- Data to process
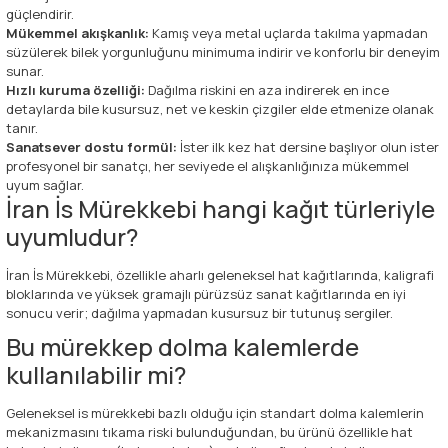
güçlendirir.
Mükemmel akışkanlık:
Kamış veya metal uçlarda takılma yapmadan
süzülerek bilek yorgunluğunu minimuma indirir ve konforlu bir deneyim
sunar.
Hızlı kuruma özelliği:
Dağılma riskini en aza indirerek en ince
detaylarda bile kusursuz, net ve keskin çizgiler elde etmenize olanak
tanır.
Sanatsever dostu formül:
İster ilk kez hat dersine başlıyor olun ister
profesyonel bir sanatçı, her seviyede el alışkanlığınıza mükemmel
uyum sağlar.
İran İs Mürekkebi hangi kağıt türleriyle
uyumludur?
İran İs Mürekkebi, özellikle aharlı geleneksel hat kağıtlarında, kaligrafi
bloklarında ve yüksek gramajlı pürüzsüz sanat kağıtlarında en iyi
sonucu verir; dağılma yapmadan kusursuz bir tutunuş sergiler.
Bu mürekkep dolma kalemlerde
kullanılabilir mi?
Geleneksel is mürekkebi bazlı olduğu için standart dolma kalemlerin
mekanizmasını tıkama riski bulunduğundan, bu ürünü özellikle hat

- Action item
Only a number is wanted here: how many lines in the entries contain the word "özellikle"?

- The completed task
2